The Assembler
Part of Programming Fundamentals
An assembler is a program that translates human-readable assembly language into machine code the CPU can execute.
Why This Matters
Writing programs by encoding opcodes as hexadecimal numbers by hand is possible but brutally tedious and error-prone. Move the wrong byte, and an instruction becomes something entirely different. An assembler solves this problem: you write readable symbolic code — MOV A, B instead of 0x78 — and the assembler converts it to the correct binary bytes.
For a civilization rebuilding computation, the assembler is the first tool that pays for its own existence. Once you have a working assembler, every subsequent program is easier to write, easier to read, and easier to fix. The assembler bridges the gap between human thinking and machine execution, and it is small enough to be written by hand in a few hundred to a few thousand lines of code.

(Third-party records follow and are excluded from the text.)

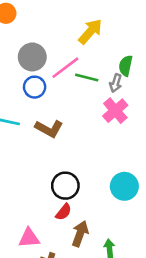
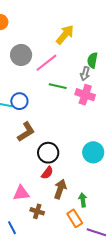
green line: (87, 77) -> (58, 86), moved
blue circle: (35, 87) -> (19, 101), moved
pink cross: (115, 111) -> (85, 95), turned -30
brown L-shape: (49, 129) -> (26, 132), moved, turned -60

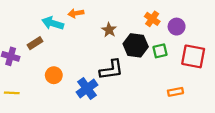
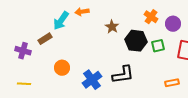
cyan arrow: (53, 23) -> (61, 21), turned -72
black L-shape: (111, 70) -> (123, 75), moved

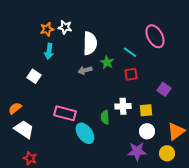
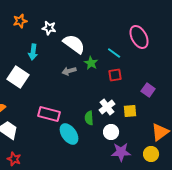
orange star: (47, 29) -> (20, 21), moved
white semicircle: (90, 43) -> (74, 44), turned -55
white square: (34, 76) -> (18, 77), size x1.5
white cross: (123, 106) -> (107, 107), turned -35
white circle: (147, 131) -> (111, 132), moved

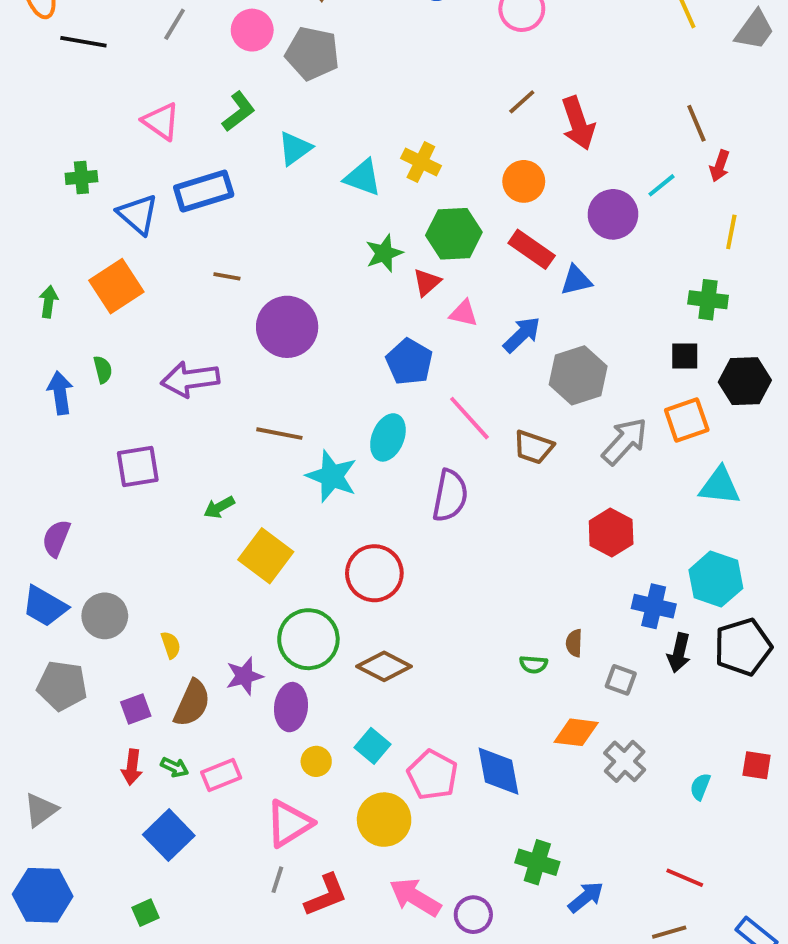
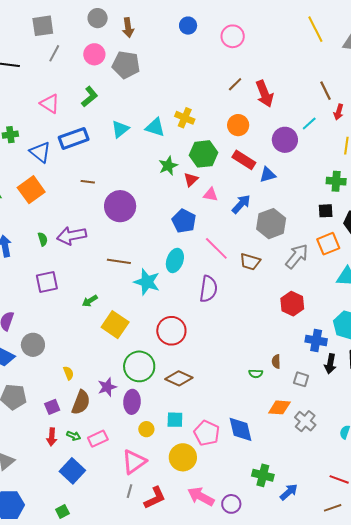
cyan triangle: (295, 148) -> (120, 129), moved
green semicircle: (103, 370) -> (43, 239), moved
gray circle: (105, 616) -> (33, 345), moved
cyan square: (372, 746) -> (175, 420), turned -36

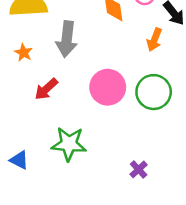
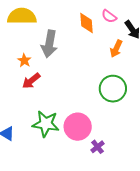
orange star: (24, 53) -> (24, 60), moved
pink circle: (108, 87) -> (78, 127), moved

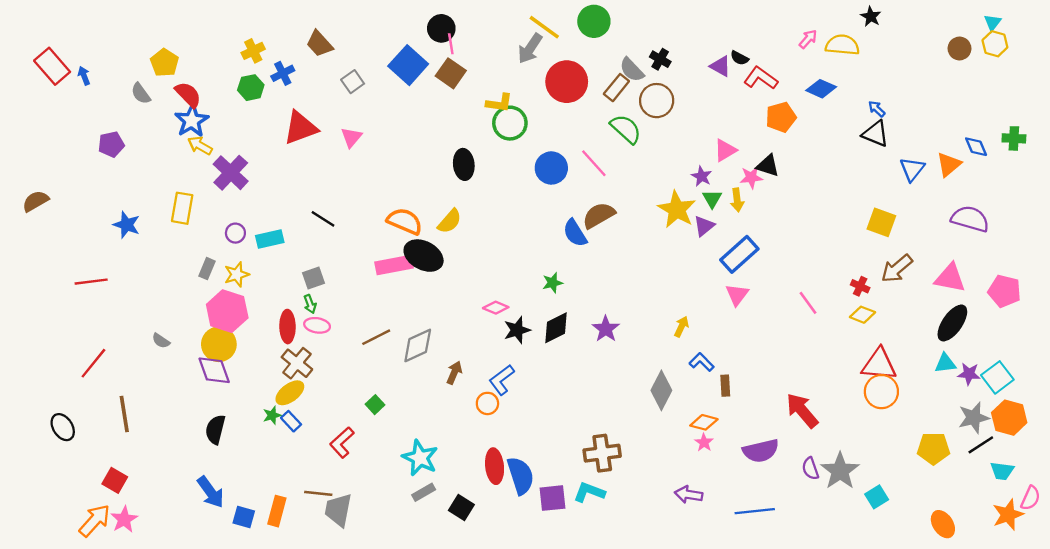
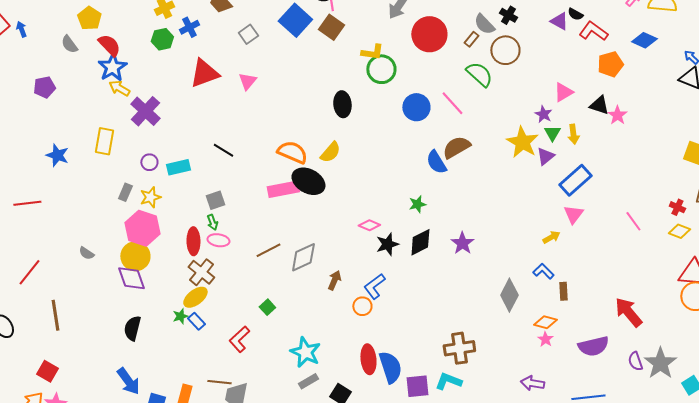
brown rectangle: (616, 88) -> (471, 39), size x0.7
pink star: (751, 177) -> (617, 115), moved, turned -30
yellow arrow: (681, 327) -> (551, 237), moved, turned 36

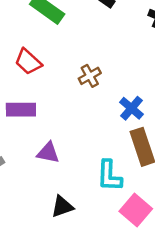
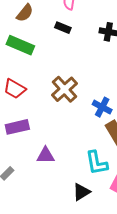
brown cross: (90, 76) -> (65, 89), size x1.5
black triangle: (62, 207) -> (81, 192), moved

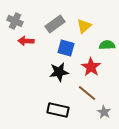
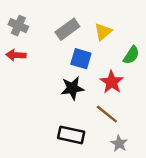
red arrow: (26, 41) -> (16, 55), moved
green semicircle: (107, 45) -> (131, 55), turned 126
gray star: (104, 112) -> (119, 143), moved

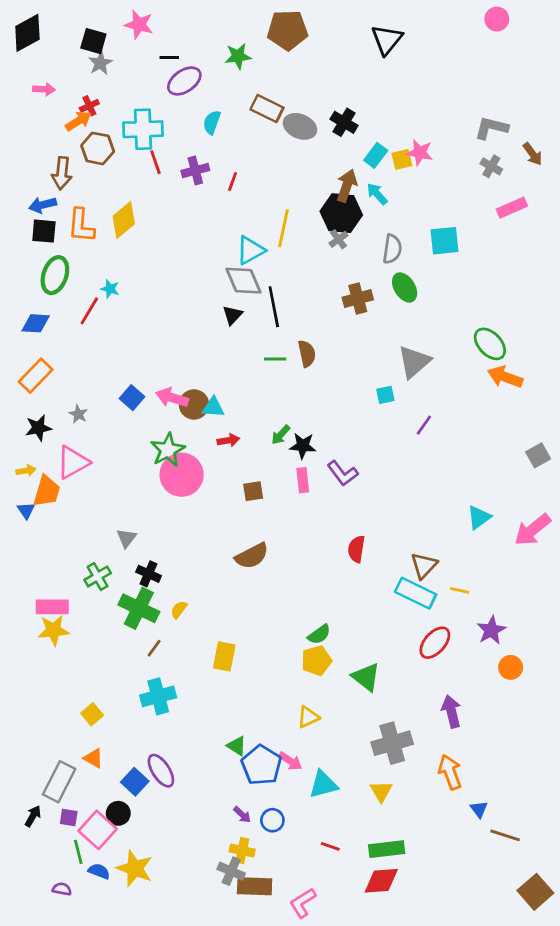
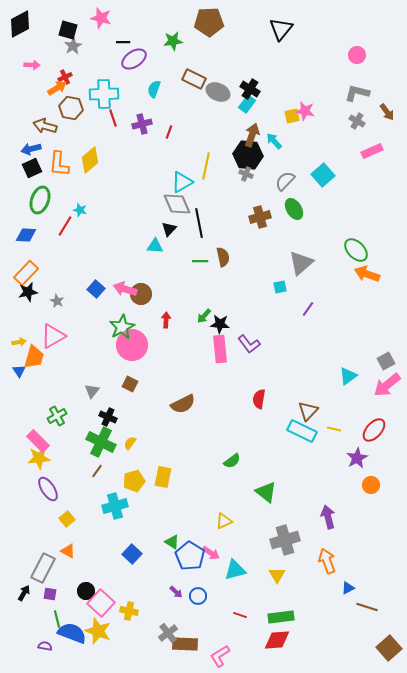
pink circle: (497, 19) -> (357, 55), moved
cyan rectangle: (376, 155) -> (247, 104), moved
brown arrow: (62, 173) -> (45, 126), turned 100
black square: (44, 231) -> (32, 168), turned -30
gray cross: (339, 239) -> (246, 174), turned -32
cyan square: (445, 241) -> (323, 175), turned -35
gray semicircle: (392, 249) -> (285, 181), turned -145
cyan triangle: (213, 407) -> (155, 246), moved
black star: (38, 428) -> (28, 292), moved
red arrow: (228, 440) -> (166, 320), turned -77
gray square: (538, 455) -> (386, 361), moved
pink rectangle: (303, 480) -> (220, 349), size x1.5
brown square: (253, 491) -> (130, 384), moved, turned 35
green cross: (98, 577) -> (57, 416), moved
pink rectangle: (52, 607) -> (38, 441), turned 45
red ellipse: (435, 643) -> (374, 430), moved
brown line: (154, 648) -> (97, 471), moved
yellow pentagon: (316, 661) -> (134, 481), moved
purple ellipse: (161, 771) -> (48, 489), moved
blue square: (135, 782) -> (132, 554), moved
blue triangle: (479, 809) -> (348, 588), turned 40
pink square: (98, 830) -> (101, 603), moved
yellow cross: (242, 851) -> (129, 611), moved
blue semicircle: (99, 871) -> (72, 633), size x1.8
gray cross: (231, 871) -> (168, 633), turned 30

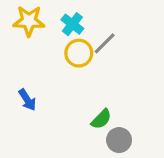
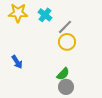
yellow circle: (79, 53) -> (67, 42), moved
gray circle: (119, 140) -> (66, 87), moved

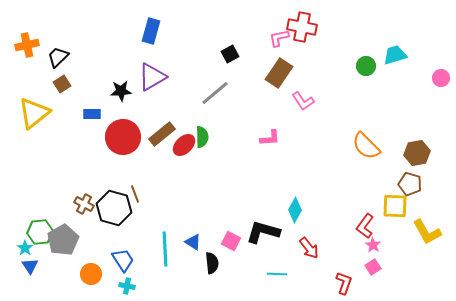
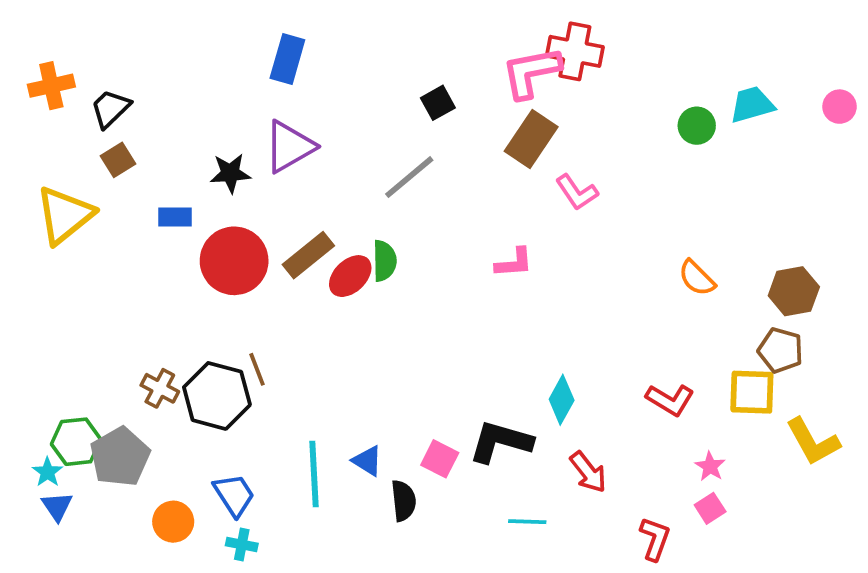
pink L-shape: (279, 38) -> (531, 72), size x1.6
pink circle: (441, 78) -> (840, 107), moved
orange semicircle: (366, 146) -> (697, 278), size x0.7
red L-shape: (365, 226) -> (670, 400), moved, turned -95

Understanding how an assembler works demystifies the entire toolchain. When you know that a compiler eventually produces assembly, and assembly is fed to an assembler, and the assembler produces binary that the CPU runs, you understand the complete stack from thought to electrons.
What an Assembler Does
An assembler reads a source file containing assembly language text and writes an output file containing machine code bytes. The translation is largely mechanical: each assembly instruction corresponds to a specific opcode byte or sequence of bytes defined by the CPU architecture.
The simplest assembler — a single-pass assembler — reads each line, looks up the mnemonic in a table, and emits the corresponding bytes. For MOV A, 42, it emits the opcode for “load immediate value into register A” followed by the byte 42.
A two-pass assembler handles forward references: situations where code refers to a label defined later in the file. On the first pass, it scans the entire source file and records the address of every label. On the second pass, it emits the actual machine code, now able to resolve any label reference to its known address.
The output is typically a binary file containing raw machine code ready to be loaded into RAM and executed, or an object file that a linker will combine with other object files to produce a final executable.
Building a Simple Assembler
A minimal assembler needs:
1. A lexer (tokenizer): Reads the source text character by character and groups characters into tokens — mnemonics, register names, numbers, labels, comments. A token is the smallest meaningful unit. The line MOV A, 42 ; load value produces tokens: MOV, A, ,, 42, with the comment stripped.
2. An opcode table: Maps mnemonic strings to their binary encodings. For a simple 8-bit CPU this might be a two-column table with 50-200 entries. Store it as a sorted array and use binary search for lookup, or as a hash table if you have implemented one.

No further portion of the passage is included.